→ PROMPT: Down to the final line, print the records below exactly and without pictures.

[Dataset entries]
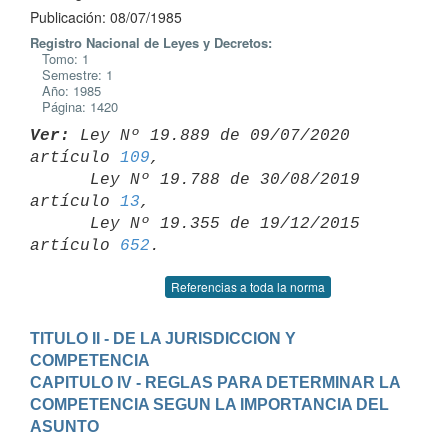
Publicación: 08/07/1985
Registro Nacional de Leyes y Decretos:
Tomo: 1
Semestre: 1
Año: 1985
Página: 1420
Ver:
 Ley Nº 19.889 de 09/07/2020 
artículo 
109
,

→ ANSWER BELOW:
Publicación: 08/07/1985
Registro Nacional de Leyes y Decretos:
Tomo: 1
Semestre: 1
Año: 1985
Página: 1420
Ver:
 Ley Nº 19.889 de 09/07/2020 
artículo 
109
,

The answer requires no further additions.